Dans le cadre de son discours, le plus jeune premier ministre de la VRépublique, qui est âgé de 35 ans et qui est perçu en France comme un potentiel successeur du président Emmanuel Macron, a également annoncé que le Québec et la France signeront vendredi une déclaration commune sur l’avenir du français.

M. Attal a vanté le combat des Québécois qui ont refusé « de céder à la fatalité » et se sont battus pour préserver leur langue.
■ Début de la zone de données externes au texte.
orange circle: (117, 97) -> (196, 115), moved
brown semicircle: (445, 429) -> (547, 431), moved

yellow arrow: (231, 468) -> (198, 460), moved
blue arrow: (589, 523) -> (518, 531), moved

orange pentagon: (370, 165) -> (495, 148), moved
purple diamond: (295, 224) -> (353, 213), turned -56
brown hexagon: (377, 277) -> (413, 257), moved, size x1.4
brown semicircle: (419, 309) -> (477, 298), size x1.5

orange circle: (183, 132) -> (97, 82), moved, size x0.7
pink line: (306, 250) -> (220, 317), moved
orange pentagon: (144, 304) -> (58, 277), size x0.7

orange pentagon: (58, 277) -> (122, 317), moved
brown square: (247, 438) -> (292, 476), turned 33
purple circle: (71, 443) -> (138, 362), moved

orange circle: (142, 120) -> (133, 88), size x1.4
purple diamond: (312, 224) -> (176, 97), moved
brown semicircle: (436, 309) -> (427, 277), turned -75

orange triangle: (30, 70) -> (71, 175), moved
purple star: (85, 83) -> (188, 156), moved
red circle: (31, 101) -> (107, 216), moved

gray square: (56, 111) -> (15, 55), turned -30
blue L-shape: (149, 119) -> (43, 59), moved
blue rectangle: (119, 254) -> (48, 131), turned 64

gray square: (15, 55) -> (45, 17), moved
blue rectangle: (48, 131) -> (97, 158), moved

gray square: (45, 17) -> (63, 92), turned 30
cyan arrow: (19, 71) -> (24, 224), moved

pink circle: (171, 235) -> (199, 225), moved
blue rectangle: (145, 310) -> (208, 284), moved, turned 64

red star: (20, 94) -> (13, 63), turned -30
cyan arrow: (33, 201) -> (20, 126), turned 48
Si « certains pensaient sans doute que le français avait vocation à disparaître de la carte de l’Amérique du Nord », « ils ne connaissaient pas les Québécois », a-t-il lancé, en provoquant de longs applaudissements.

Face au « numérique » et au « contenu en ligne, qui voudrait nous imposer une forme d’uniformité, y compris linguistique », M. Attal promet de se battre. « Nous nous battrons pour que chaque enfant, chaque jeune, puisse avoir accès à des livres, des articles, des jeux vidéo, des séries en français », a-t-il lancé.

Dans son discours, M. Attal a aussi souligné les aspirations et les enjeux de la jeunesse, par exemple la lutte contre les changements climatiques, mais aussi l’importance de préserver la diversité culturelle et la capacité des futures générations à vivre leur vie en français, dans toutes les sphères de la société.

Oui à la « non-ingérence, non-indifférence »

Plus tôt jeudi, alors qu’il était en point de presse à Ottawa, le premier ministre Attal a également confirmé son adhésion à la « non-ingérence, non-indifférence ».

« Je crois que c’était [l’ancien ministre français de la Justice Alain] Peyrefitte qui avait dit “non-ingérence, non-indifférence” », a-t-il commencé.

« Je trouve que cette phrase en dit long et je m’y retrouve assez bien, bien sûr », a-t-il tranché en souriant et en jetant un regard à son hôte du Canada.

« Il n’y a aucun tiraillage », a renchéri Justin Trudeau, en reprenant un mot de la question du journaliste ayant lancé l’invitation à clarifier le tout.

Le premier ministre français Gabriel Attal et son hôte canadien Justin Trudeau ont réitéré leur soutien envers l’Accord économique et commercial global (AECG), menacé par les vents protectionnistes qui soufflent en France.

Il y a trois semaines, le Sénat français a voté contre le pacte commercial grâce à une alliance des oppositions de gauche et de droite, mettant en péril sa ratification.

Le traité de libre-échange est en vigueur de façon provisoire depuis septembre 2017. De ce fait, environ 95 % de ses dispositions le sont.

Donc, « il s’applique », a tenu à spécifier le premier ministre Attal en conférence de presse commune avec son vis-à-vis du Canada, jeudi, à Ottawa.

Le jeune politicien, qui a fait du Canada sa première destination à l’extérieur de l’Union européenne depuis sa nomination à Matignon, a souligné l’ironie de l’union de circonstance qui a mené au vote contre l’AECG.

« Je rappelle que le CETA [le sigle de l’accord, en anglais], en France, il a été négocié par la droite et signé par la gauche » dans le contexte des élections européennes, a-t-il lancé.

Se disant conscient des tentations protectionnistes qui animent une partie de la société française, le premier ministre Trudeau a quant à lui dit avoir « extrêmement confiance » en vue d’une ratification.